恐れ多くも、このタイトルは私が大好きな東洋大学陸上競技部 長距離部門のチームスローガンである。

彼らの、ひたむきに、ひたすらに、怯まず前へ進む姿が大好きだ。


我が愛すべき小僧達も、懸命に、ひたすらにここまで襷を繋いできた。



県駅伝出場を懸けた戦いは最終6区。

順位は10位。(県駅伝出場は10位まで)

走るのは2年生のF。



Z君の襲撃を何とかやり過ごし(抜かれたけど)、ホッとしたのも束の間。

10位となった我がチーム。

県駅伝出場権獲得はまさに土俵際。いやすでに徳俵に足が掛かっていた。


もうこうなると、とにかく後ろとの差。

5秒に1回は後続チームとの差を確認し、
「詰められた?ねえ、離してね?大丈夫?ねえ、大丈夫だよね?」
と、何の生産性もないやり取りをひとり延々繰り返していた。


後ろとの差を確認すればするほど頭真っ白、もう無理…。


『ケンエキデン、シュツジョウ、サセテクダサイ…』


最早、祈りなのか欲望なのか、全てはその一点にフォーカスされ、優勝争いがどうとか、上位チームが競っているとか、もうそんなの全然見えない。

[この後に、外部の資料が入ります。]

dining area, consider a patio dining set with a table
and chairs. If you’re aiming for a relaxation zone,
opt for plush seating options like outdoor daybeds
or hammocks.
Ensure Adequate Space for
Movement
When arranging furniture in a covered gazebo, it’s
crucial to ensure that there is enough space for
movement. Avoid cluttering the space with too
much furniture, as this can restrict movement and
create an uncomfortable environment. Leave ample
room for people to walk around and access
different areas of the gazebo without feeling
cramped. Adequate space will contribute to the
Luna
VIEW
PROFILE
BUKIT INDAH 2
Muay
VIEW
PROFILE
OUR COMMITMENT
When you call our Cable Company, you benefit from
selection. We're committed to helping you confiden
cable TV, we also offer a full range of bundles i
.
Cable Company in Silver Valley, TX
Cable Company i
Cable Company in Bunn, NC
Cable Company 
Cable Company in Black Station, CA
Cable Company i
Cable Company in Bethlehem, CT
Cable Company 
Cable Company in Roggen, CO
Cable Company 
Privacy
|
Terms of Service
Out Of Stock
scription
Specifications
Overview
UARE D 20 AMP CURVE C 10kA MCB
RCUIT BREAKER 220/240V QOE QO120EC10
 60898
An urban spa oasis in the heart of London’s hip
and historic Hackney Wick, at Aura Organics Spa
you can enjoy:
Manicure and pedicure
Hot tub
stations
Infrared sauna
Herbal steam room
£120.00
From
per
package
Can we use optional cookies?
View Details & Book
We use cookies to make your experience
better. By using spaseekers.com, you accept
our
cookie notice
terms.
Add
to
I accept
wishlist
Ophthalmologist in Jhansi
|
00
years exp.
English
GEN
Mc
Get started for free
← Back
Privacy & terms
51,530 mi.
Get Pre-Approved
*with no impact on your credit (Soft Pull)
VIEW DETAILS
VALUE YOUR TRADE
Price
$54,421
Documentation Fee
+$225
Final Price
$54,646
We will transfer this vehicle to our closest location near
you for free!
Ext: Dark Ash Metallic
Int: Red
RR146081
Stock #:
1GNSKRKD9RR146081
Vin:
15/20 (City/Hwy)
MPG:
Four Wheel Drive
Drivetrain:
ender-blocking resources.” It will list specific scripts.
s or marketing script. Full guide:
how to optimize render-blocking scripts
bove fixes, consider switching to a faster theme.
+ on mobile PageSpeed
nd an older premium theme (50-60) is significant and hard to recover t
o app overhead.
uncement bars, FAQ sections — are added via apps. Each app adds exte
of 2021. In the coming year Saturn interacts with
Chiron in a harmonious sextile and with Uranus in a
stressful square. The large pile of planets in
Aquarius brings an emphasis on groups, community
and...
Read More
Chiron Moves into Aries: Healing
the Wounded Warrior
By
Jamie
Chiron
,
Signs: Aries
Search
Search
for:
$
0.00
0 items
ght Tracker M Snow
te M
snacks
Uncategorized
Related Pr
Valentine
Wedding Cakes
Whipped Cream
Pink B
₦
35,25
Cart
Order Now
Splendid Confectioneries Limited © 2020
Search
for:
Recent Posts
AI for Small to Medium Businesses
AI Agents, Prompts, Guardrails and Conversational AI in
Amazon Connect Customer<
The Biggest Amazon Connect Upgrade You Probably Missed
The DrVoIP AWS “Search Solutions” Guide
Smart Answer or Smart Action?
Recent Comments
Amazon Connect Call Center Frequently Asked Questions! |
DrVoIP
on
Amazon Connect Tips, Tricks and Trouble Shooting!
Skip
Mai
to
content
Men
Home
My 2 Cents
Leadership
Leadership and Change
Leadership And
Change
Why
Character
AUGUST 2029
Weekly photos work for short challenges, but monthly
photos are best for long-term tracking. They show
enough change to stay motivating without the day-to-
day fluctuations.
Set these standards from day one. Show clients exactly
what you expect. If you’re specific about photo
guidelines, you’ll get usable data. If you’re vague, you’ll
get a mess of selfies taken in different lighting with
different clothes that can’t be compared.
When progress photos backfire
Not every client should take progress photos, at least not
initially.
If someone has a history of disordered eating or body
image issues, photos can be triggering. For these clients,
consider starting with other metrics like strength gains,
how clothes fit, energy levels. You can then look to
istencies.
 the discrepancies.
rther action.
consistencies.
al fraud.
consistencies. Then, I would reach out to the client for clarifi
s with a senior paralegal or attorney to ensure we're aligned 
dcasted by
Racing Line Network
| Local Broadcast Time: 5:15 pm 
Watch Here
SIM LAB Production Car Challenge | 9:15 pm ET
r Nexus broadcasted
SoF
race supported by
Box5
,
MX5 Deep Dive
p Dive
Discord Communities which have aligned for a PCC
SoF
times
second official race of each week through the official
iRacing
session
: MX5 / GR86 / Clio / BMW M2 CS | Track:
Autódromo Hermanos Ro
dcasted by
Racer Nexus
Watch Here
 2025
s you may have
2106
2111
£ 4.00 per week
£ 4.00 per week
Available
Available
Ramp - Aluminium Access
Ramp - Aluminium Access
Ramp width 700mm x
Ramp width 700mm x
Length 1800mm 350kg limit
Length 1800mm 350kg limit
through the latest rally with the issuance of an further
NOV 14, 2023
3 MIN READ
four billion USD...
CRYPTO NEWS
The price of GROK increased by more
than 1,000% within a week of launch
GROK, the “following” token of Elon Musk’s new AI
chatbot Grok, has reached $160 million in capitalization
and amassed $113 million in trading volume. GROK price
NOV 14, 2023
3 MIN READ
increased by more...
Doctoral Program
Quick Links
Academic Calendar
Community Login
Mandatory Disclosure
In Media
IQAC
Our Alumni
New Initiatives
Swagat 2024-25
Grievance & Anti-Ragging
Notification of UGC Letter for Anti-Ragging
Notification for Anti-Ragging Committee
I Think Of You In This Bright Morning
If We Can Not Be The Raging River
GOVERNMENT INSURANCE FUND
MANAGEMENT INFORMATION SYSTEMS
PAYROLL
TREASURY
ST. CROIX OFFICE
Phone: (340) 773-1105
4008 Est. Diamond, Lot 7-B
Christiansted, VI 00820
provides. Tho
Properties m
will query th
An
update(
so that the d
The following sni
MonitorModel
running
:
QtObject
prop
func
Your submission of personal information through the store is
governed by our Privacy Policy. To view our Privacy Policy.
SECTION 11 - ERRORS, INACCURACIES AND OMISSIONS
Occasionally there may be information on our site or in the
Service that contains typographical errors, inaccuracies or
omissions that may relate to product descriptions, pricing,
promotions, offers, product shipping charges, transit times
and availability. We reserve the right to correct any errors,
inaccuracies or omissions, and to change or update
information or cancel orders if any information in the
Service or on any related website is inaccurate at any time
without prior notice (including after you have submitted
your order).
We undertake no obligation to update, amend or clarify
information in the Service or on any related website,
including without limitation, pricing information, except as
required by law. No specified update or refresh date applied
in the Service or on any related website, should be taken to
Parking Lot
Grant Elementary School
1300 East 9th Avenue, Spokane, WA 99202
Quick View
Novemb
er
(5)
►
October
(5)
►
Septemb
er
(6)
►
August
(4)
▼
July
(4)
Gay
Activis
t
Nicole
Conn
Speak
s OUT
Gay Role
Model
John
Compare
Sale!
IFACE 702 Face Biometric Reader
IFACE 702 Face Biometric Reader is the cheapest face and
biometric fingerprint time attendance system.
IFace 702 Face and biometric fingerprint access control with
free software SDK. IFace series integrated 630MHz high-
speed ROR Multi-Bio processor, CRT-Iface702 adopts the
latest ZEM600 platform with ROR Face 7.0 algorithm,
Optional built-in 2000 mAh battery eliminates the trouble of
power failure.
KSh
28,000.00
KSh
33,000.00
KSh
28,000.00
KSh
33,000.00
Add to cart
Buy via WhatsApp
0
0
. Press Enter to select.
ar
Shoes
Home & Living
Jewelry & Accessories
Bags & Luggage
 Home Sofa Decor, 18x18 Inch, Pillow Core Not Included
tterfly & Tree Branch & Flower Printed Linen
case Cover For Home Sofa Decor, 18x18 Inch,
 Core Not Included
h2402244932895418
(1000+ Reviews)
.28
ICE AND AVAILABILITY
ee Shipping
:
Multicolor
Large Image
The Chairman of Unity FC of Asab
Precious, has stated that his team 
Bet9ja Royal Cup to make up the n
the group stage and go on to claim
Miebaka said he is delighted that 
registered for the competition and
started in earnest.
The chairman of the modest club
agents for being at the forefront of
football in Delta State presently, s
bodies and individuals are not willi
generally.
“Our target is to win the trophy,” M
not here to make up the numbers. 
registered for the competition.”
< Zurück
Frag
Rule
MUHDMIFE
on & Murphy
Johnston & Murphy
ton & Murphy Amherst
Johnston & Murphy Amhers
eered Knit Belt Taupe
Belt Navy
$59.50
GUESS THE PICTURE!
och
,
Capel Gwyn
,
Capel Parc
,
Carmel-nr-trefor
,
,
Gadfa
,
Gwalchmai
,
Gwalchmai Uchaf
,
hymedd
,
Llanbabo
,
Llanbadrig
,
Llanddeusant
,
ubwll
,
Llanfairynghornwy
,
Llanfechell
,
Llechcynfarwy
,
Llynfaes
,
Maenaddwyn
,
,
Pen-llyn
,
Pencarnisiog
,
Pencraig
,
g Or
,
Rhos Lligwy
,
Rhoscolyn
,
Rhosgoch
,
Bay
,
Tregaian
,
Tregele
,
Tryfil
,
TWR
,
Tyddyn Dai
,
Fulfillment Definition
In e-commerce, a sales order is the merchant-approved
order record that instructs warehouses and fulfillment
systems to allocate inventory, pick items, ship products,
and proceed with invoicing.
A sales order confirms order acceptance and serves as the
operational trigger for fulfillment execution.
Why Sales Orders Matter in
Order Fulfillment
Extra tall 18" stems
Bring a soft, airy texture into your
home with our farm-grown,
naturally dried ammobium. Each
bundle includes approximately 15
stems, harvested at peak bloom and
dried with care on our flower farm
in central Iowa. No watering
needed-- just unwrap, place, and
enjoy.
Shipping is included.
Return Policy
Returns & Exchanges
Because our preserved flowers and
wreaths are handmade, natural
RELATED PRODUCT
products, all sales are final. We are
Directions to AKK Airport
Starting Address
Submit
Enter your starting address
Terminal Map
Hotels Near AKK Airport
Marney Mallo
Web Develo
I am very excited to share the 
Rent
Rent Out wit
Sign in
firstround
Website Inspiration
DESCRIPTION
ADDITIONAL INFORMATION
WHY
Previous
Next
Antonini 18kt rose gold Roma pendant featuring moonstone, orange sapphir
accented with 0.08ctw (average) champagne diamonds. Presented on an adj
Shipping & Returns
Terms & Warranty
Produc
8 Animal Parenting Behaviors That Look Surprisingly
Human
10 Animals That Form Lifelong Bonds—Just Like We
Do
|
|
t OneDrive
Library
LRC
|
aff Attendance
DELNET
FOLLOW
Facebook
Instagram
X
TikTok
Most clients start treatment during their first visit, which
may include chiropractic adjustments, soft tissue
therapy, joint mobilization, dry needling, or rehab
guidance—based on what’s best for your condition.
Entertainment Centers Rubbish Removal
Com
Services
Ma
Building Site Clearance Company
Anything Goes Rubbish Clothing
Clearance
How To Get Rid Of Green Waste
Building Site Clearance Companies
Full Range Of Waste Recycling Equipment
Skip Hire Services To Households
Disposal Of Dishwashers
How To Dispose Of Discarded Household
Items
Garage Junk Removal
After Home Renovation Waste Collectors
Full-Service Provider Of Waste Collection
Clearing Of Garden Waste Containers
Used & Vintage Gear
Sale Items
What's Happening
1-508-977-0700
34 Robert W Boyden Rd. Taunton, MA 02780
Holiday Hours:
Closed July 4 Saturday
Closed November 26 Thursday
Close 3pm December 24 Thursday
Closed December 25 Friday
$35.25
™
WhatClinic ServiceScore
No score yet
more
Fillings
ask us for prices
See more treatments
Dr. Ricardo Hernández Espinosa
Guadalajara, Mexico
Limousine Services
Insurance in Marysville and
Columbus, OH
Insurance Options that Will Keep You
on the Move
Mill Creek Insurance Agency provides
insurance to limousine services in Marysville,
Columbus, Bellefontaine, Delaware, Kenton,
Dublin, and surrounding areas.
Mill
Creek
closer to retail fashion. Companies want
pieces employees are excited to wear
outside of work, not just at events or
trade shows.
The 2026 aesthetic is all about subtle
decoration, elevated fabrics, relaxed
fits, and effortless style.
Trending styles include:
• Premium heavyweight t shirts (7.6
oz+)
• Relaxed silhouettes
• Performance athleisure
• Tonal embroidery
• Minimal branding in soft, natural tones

もう、うちと11位12位のチームしか分からない。目に入らない。


何なら

「ちょっ、混乱するから上位チーム早くゴールしてもらっていいすか?」

くらいダークサイドに突っ込んでいた。



「抜かれなければどうということはない。」


そんなシャア少佐の声が聞こえてくる筈もなく、完全にテンパったおっさんは今が宇宙世紀ならアムロのビームライフルで一撃にされていたと思う。(すみません)



そんな中でもレースは続く。


芝生の丘を下り、野球場の角を曲がって1キロを通過。そして見えなくなった。

うん、多分曲がった。もう真っ白だから。全然分からない。多分まだ10位。



次に見えたのは野球場の向こう。


何位?10位?

10位!!


後ろとの差は?キープしている?!していない?!

キープしている!!


もうずっとそんな状態。

ひとりジェットコースター。


そうこうしているとサッカー場の向こうを抜け、一番キツい急坂を上ってまた見えなくなった。

うん、多分上って行った…とおもう。(覚えてない)


そして次にFの姿を確認できたのは急坂を下りきった2キロ地点の橋の上。


「何位?ねぇもう何位なのー??」


ってもう完全にクロちゃんぽくなっちゃって全然ダメなので、代わりに女子キャプテンに順位を確認してもらっていた。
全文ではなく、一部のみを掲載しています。